Where in the records does the word "Antoine" occur? Copy each line in which it does.

━━━━━ INFORMATION SHOWN

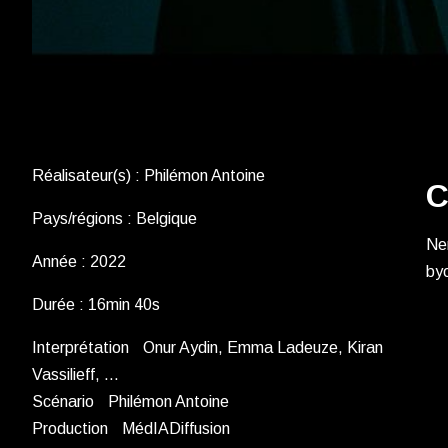
Réalisateur(s) : Philémon Antoine
C
Pays/régions : Belgique
Nem
Année : 2022
byo
Durée : 16min 40s
Interprétation Onur Aydin, Emma Ladeuze, Kiran
Vassilieff, …
Scénario Philémon Antoine
Production MédIADiffusion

━━━━━━━━━━

## RESULT FOR THIS EXERCISE
Réalisateur(s) : Philémon Antoine
Scénario Philémon Antoine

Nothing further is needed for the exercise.